At the end of the rather brief inspection of the land, with more than a thousand acres of forest still unseen, Andy made a bold suggestion: 'Let's stay over tonight and fly up to Chicago in the morning. That is, if we can be sure John Taggart will be available.'

'Why Taggart,' Mr. Cawthorn asked, 'if you've just left him?' and Andy explained: 'Because he knows more about what makes or breaks a retirement area than anyone else in America,' and the deal was done.

In his office above Boul Mich, Taggart displayed his customary bluntness: 'Great idea. Good location. And your man Zorn has proved himself, in one year, to be one of the best administrators of a retirement center in the United States. Now let's see your plans.'

When the blueprints were unfolded, he cheered the mountain setting: 'Bold. That lake will be worth a million dollars. Can those little mountains be seen from the buildings?' But he was less enthusiastic about other details: 'I don't like your proposed name, the Hills. It's accurate, like the Palms, but we've found that we get an extra oomph if we insert an adjective. We tease the public into seeing the hills our way. An advertising advantage of no mean dimension. How about the Protective Hills? No, too wishy-washy. The Welcoming Hills? Doesn't sound right. But you people give it some thought. Come up with a good adjective. It'll help.'

He was adamant that the large condominium buildings not carry the name Sunset. 'Do not advertise this in any way as a last stop. Just don't do it! You'll scare people away,' and with a bold pencil he scratched out Sunset and wrote in Sunrise. One of the men protested: 'But the building lies to the west, toward the sunset,' and Taggart snapped back: 'You can't change that but you don't have to remind them of the end of the day. Always emphasize the beginning.'

He commended them on having the hospital building detached from the other two and on naming it correctly, the Health Building. He also liked the concept of protected walkways connecting the buildings: 'Keep the various services accessible to one another, but never intrusive.' No point was too trivial to merit his attention, and it was he who recommended that the three footpaths be differentiated: 'The easy one close, let's call it the Stroll. The longer one around the entire lake, the Walk. And this tough one along the mountains, the Hike. Believe me, people will enjoy the differentiation and take pride in trying the long job.'

He approved the preliminary thinking and applauded the idea of having the nest of private homes off to the west: 'They'll be popular, you've probably sold some of them already,' and Mr. Bingham nodded.

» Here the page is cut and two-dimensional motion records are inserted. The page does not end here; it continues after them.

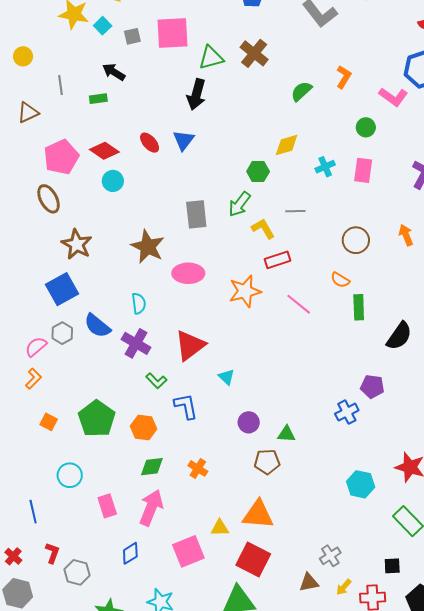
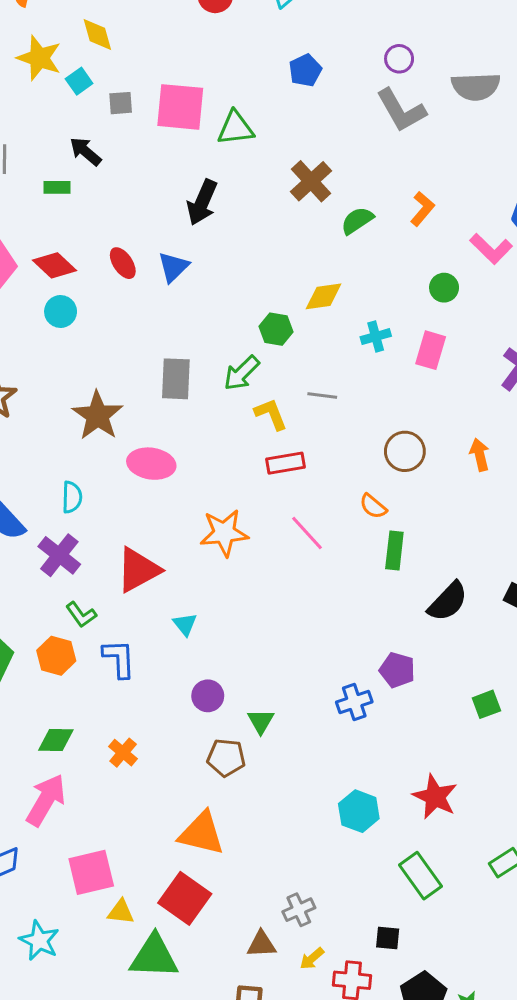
brown cross: (254, 53) -> (311, 181), moved
green triangle: (211, 58) -> (235, 128), moved
orange star: (245, 291) -> (224, 533), moved
orange hexagon: (144, 428) -> (56, 656), moved
green triangle: (286, 434) -> (261, 721), turned 48
yellow triangle: (220, 528) -> (121, 912), moved

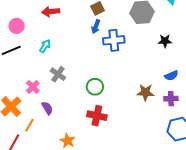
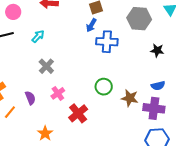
pink cross: (33, 87) -> (58, 93), moved
green circle: (95, 87) -> (104, 87), moved
purple cross: (171, 99) -> (154, 108), size x1.5
red cross: (97, 116) -> (78, 113), turned 30

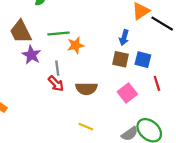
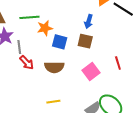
blue square: (143, 60) -> (60, 42), moved
gray line: (57, 68) -> (19, 47), moved
yellow line: (86, 127) -> (53, 102), turned -32

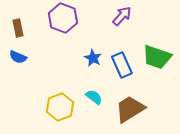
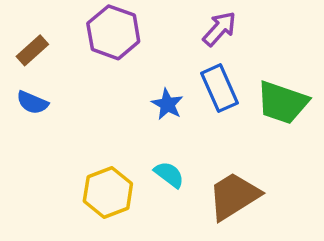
brown rectangle: (18, 28) -> (32, 50), turned 60
blue rectangle: (122, 65) -> (220, 88), moved

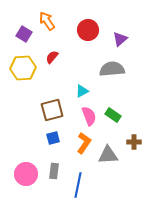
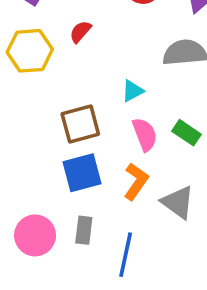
blue square: (53, 138) -> (82, 173), size x1.6
gray triangle: (108, 155) -> (178, 202), turned 40

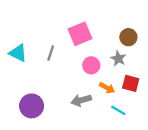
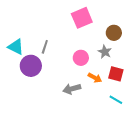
pink square: (80, 34) -> (82, 18), moved
purple circle: (32, 106) -> (31, 66), moved
cyan line: (118, 110) -> (116, 100), moved

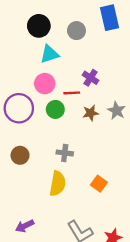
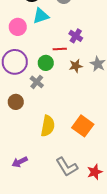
pink circle: (45, 84) -> (18, 27), moved
gray cross: (65, 153) -> (37, 82), moved, turned 32
orange square: (99, 184) -> (83, 126), size x1.5

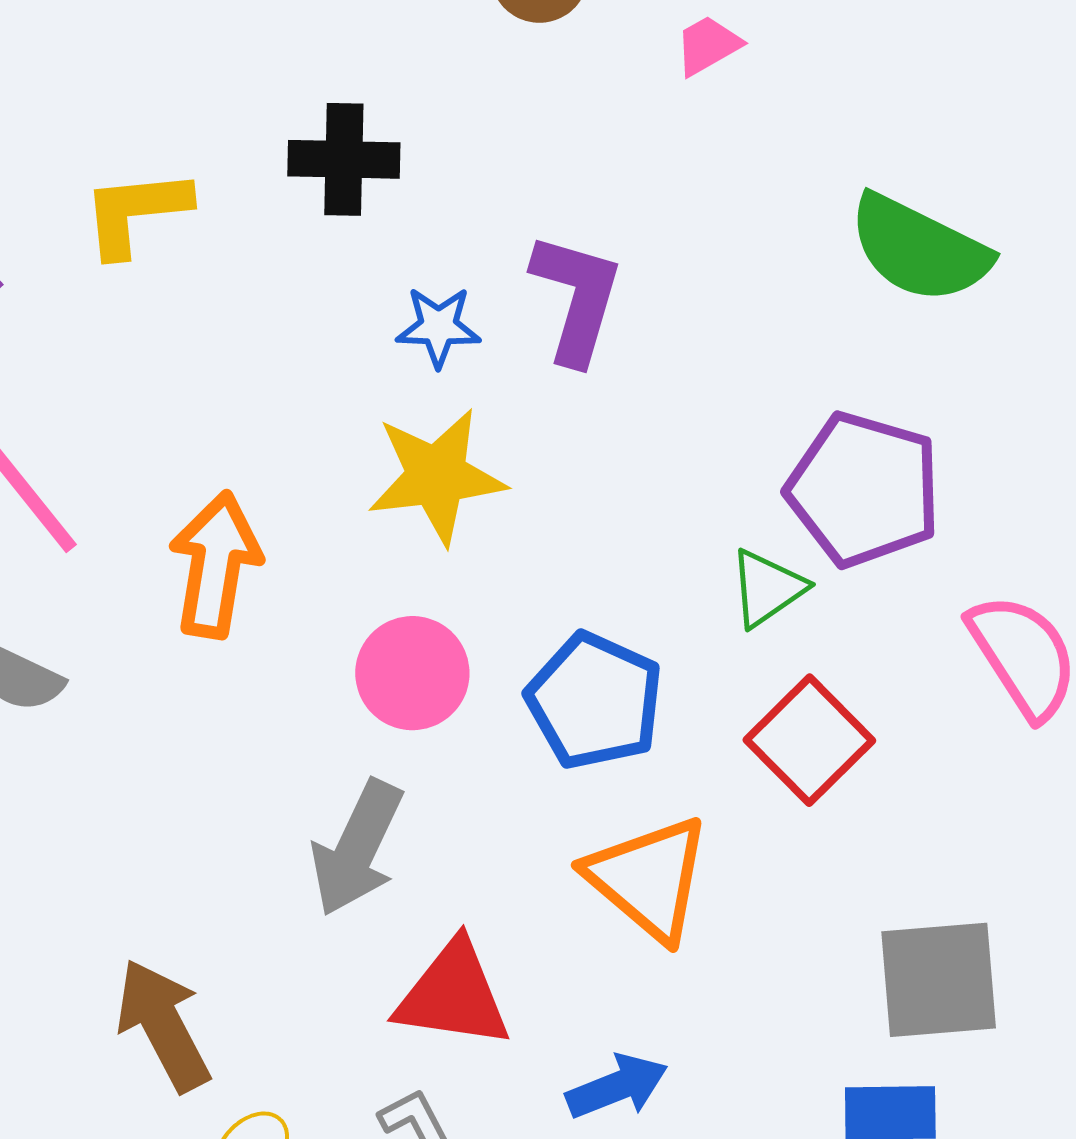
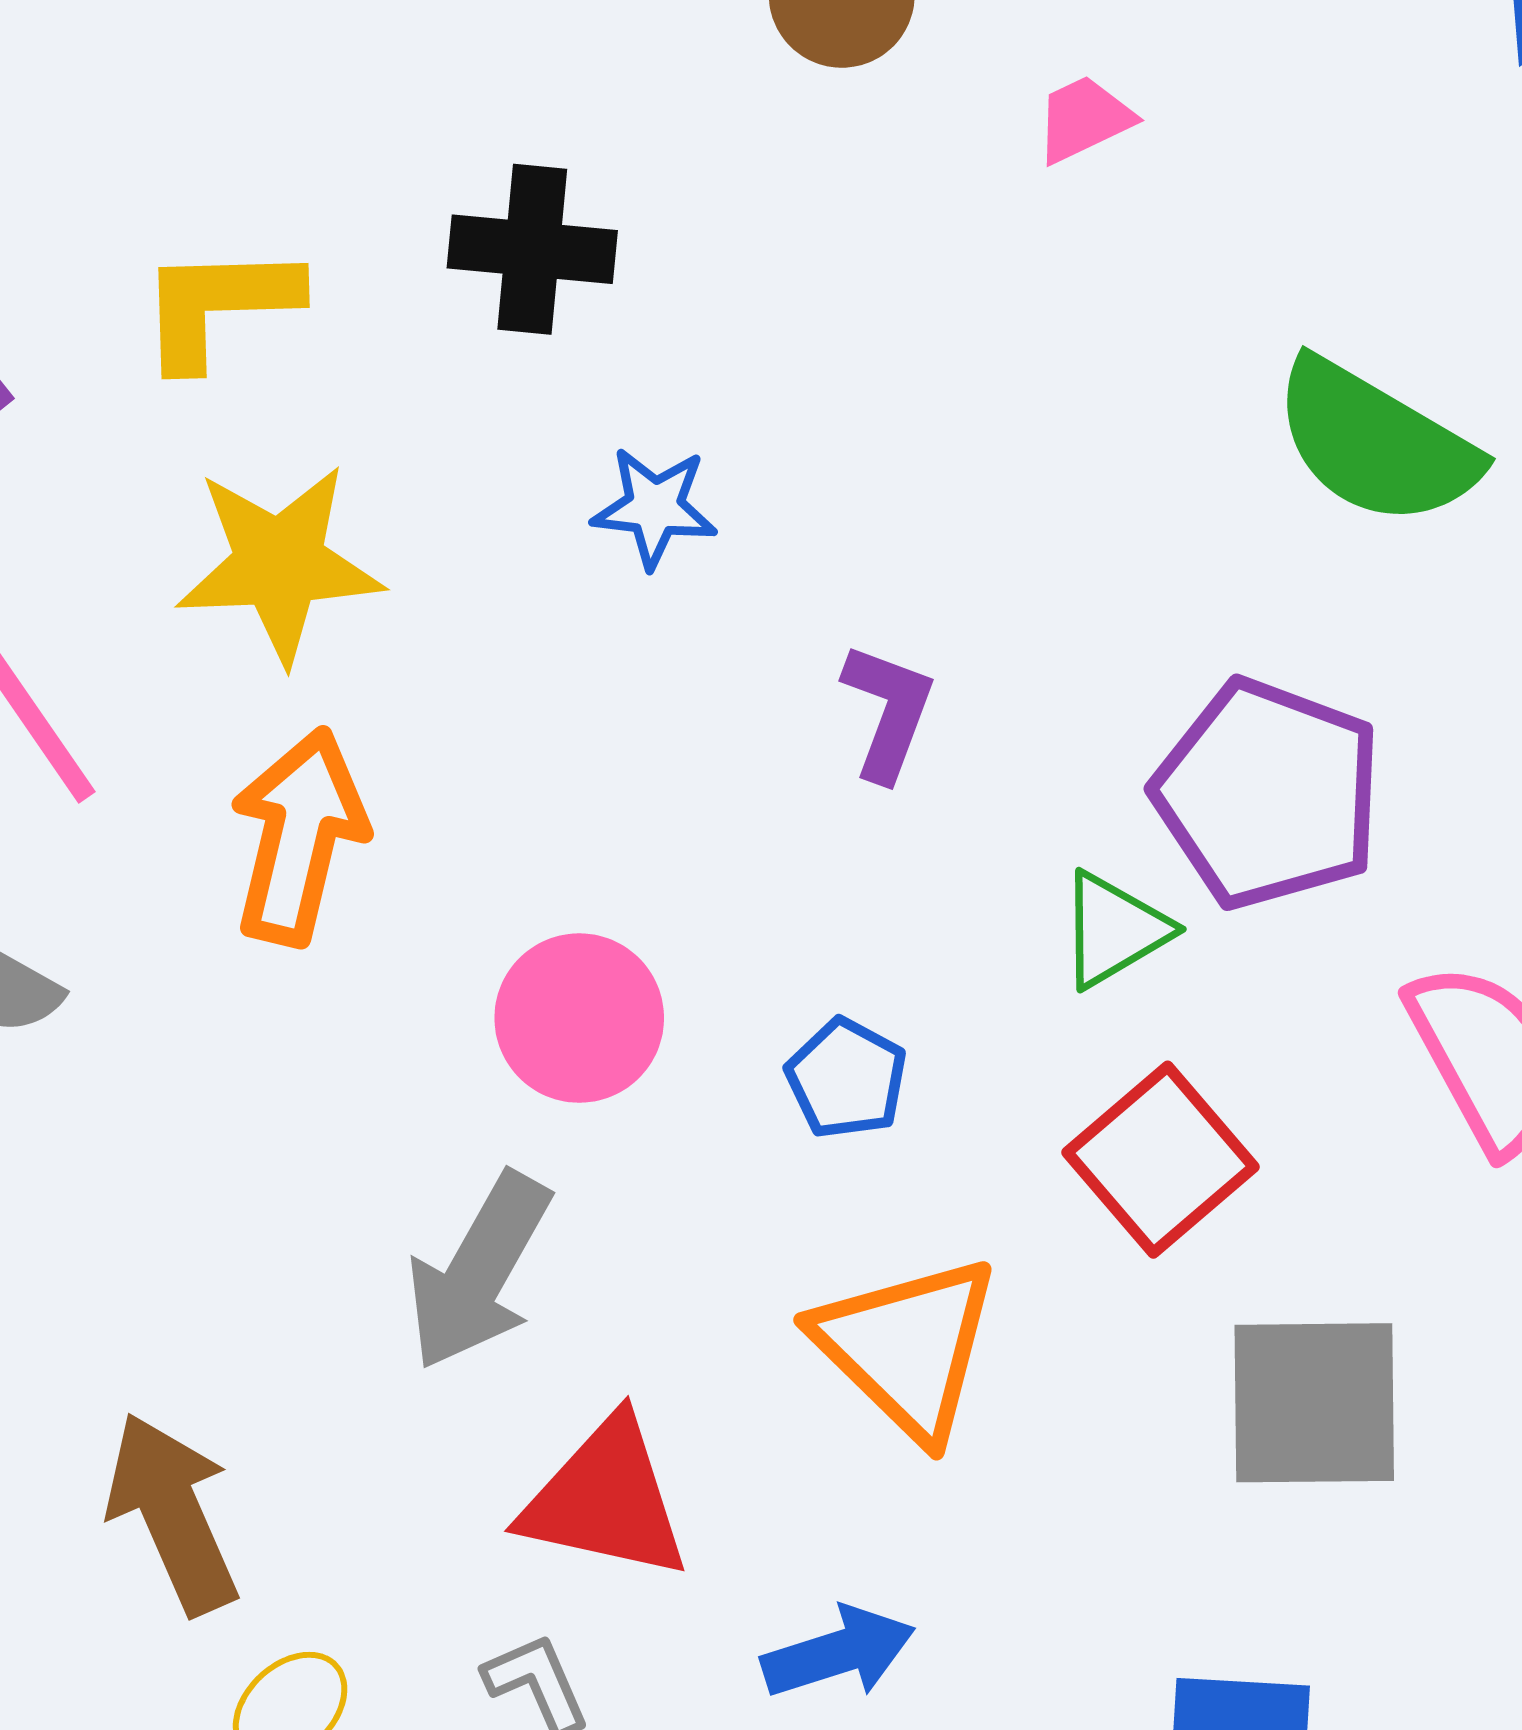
purple L-shape: (577, 298) -> (888, 712), moved, size x0.7
yellow star: (437, 476) -> (279, 564), moved
blue pentagon: (595, 701) -> (846, 1078), size x0.6
gray square: (939, 980) -> (1314, 1403), moved

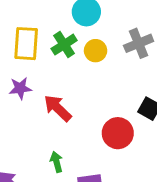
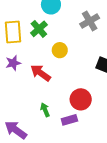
yellow circle: (96, 51) -> (60, 50), moved
red circle: (118, 133) -> (81, 99), moved

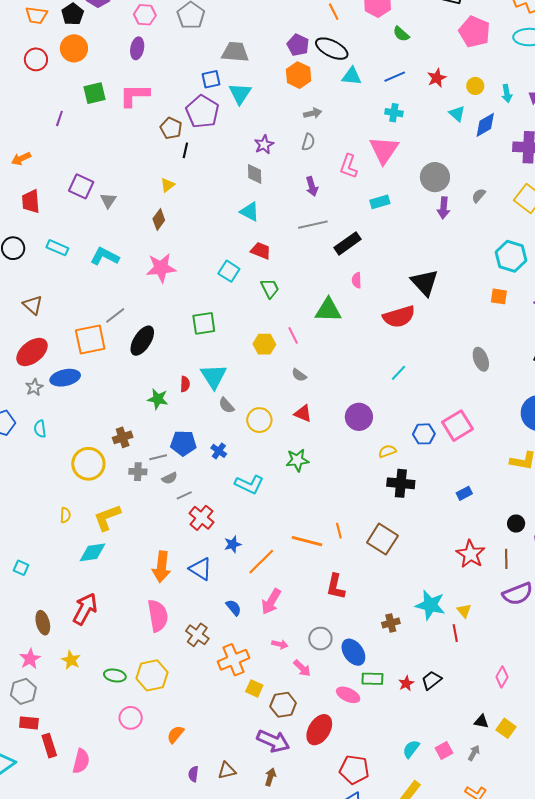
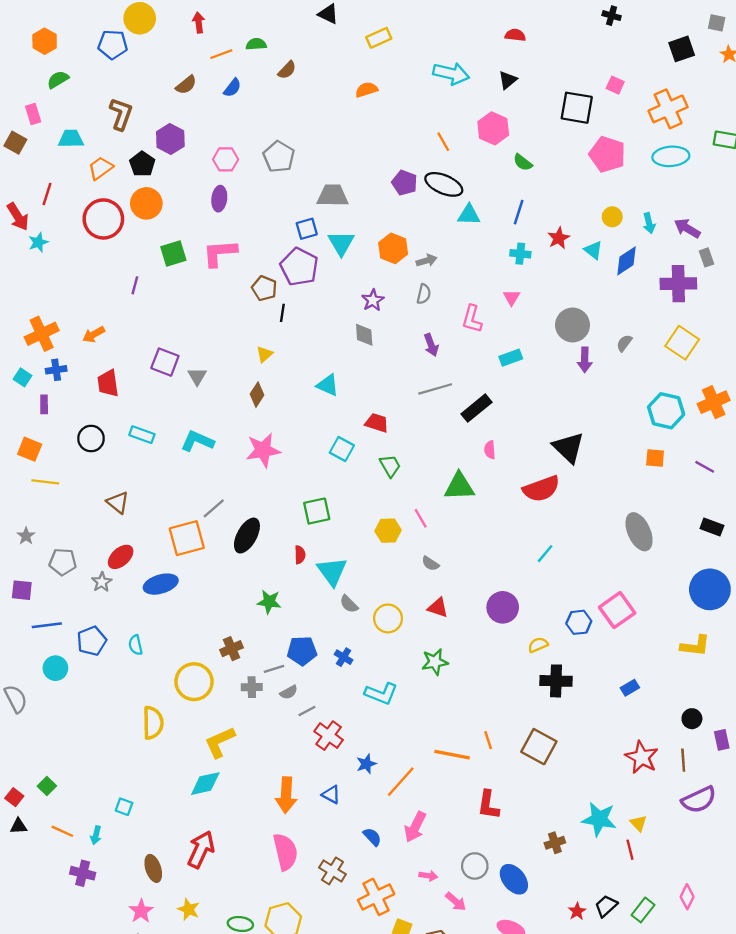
orange trapezoid: (36, 15) -> (101, 168), turned 140
red circle: (36, 59) -> (103, 219), size x1.5
orange hexagon: (299, 75) -> (393, 248), moved
blue line: (395, 77) -> (519, 212), turned -45
red star: (437, 78) -> (559, 238), moved
pink triangle: (384, 150) -> (512, 298), size x0.5
cyan triangle: (250, 212) -> (328, 385), moved
red ellipse: (32, 352) -> (121, 557), size x0.7
gray ellipse: (481, 359) -> (639, 532), size x1.4
red semicircle: (185, 384) -> (300, 555), moved
gray star: (34, 387) -> (102, 582), moved
yellow semicircle: (65, 515) -> (153, 723), moved, size x1.8
blue triangle: (201, 569) -> (331, 795), size x0.7
green rectangle: (372, 679) -> (643, 910), moved, turned -50

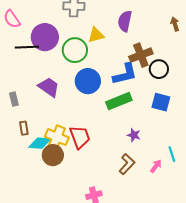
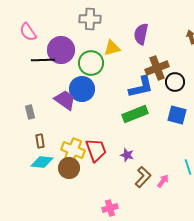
blue circle: (88, 81) -> (82, 89), moved
purple star: (134, 135) -> (127, 155), moved
cyan diamond: (40, 143) -> (42, 162), moved
pink arrow: (156, 166) -> (163, 181), moved

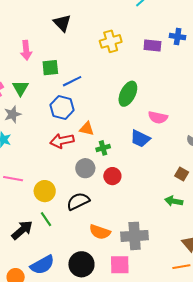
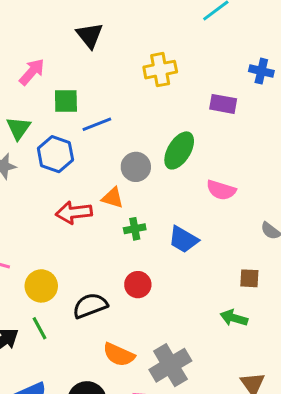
purple rectangle: (152, 46) -> (223, 104), moved
pink arrow: (26, 50) -> (32, 72), turned -138
blue hexagon: (62, 107) -> (55, 154), moved
blue trapezoid: (140, 139) -> (183, 239), moved
gray circle: (85, 168) -> (136, 167), moved
brown square: (182, 174) -> (249, 278), turned -32
red circle: (112, 176) -> (138, 285), moved
gray cross: (135, 236) -> (170, 365), turned -32

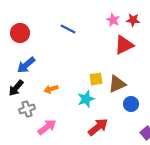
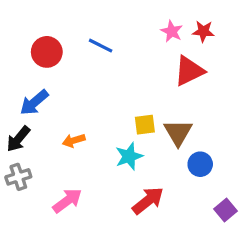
red circle: (20, 33) -> (47, 52), moved
brown triangle: (117, 84) -> (178, 133), turned -36
gray cross: (27, 109) -> (18, 177), moved

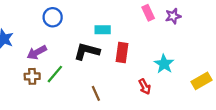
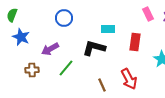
red rectangle: (122, 52) -> (135, 42), moved
brown cross: (32, 76) -> (32, 70), moved
red arrow: (145, 87) -> (129, 79), moved, size x1.5

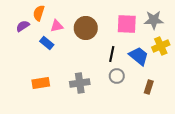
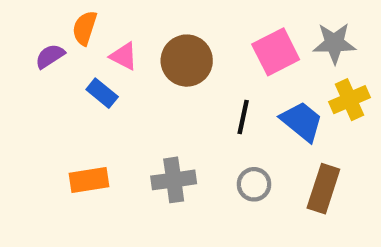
pink square: (127, 24) -> (276, 52), turned -30
pink triangle: (57, 26) -> (124, 56), turned 40
gray circle: (117, 76) -> (254, 184), moved
brown rectangle: (149, 87) -> (323, 189), size x1.5

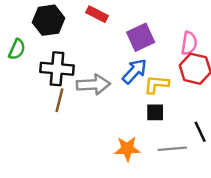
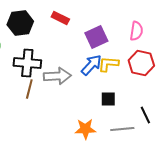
pink semicircle: (189, 43) -> (136, 31), moved
yellow L-shape: (156, 84) -> (108, 64), moved

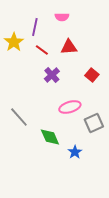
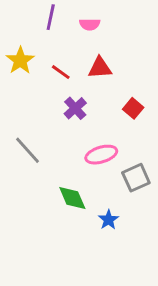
purple line: (35, 27) -> (51, 17), moved
gray line: (19, 117) -> (27, 150), moved

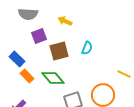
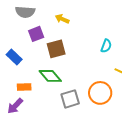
cyan semicircle: (87, 48) -> (106, 46), moved
orange rectangle: (27, 76) -> (24, 87), moved, turned -48

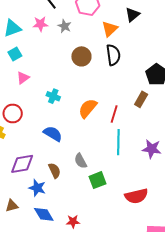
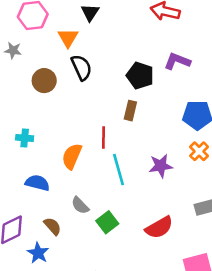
orange semicircle: (88, 108) -> (72, 156), moved
blue star: (37, 188) -> (38, 253), turned 30

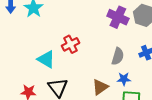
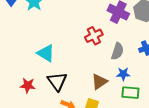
red cross: (71, 44) -> (94, 36), moved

When he reached the fourth blueprint he saw something he apparently didn't like and jabbed at it with his forefinger: 'What are these eleven little rooms on the first floor?' and Zorn explained: 'We'll keep them available for worthy people who have only modest funds.'

'Why?' Taggart asked.

'Because I'd never want to run a posh retirement hotel for wealthy people alone. I want to have schoolteachers, shop owners and farmers able to join us, too.'

'That's a good way to go broke, Doctor. Your first responsibility is to see that your establishment is on a solid financial footing.'

'I've learned that from you. So I'll have a hard-nosed financial wizard in charge of the money.'

'Where are you going to find him? If your entire operation rests on his shoulders?'

Financier Desmond interrupted: 'Our man is already in place. My younger brother Alfred. Every time he has to spend a dime on my projects he winces, demands a written estimate, then checks to be sure the ten cents is properly handled. With our funds backing the enterprise and Alfred in charge of the money, we'll not go broke.'

A big warm smile filled Taggart's face: 'I like these eleven rooms. I like the idea of farmers and shopkeepers being able to join the party. Zorn, you're as good a man as I thought you were on that sleety day in Chicago. Go to it.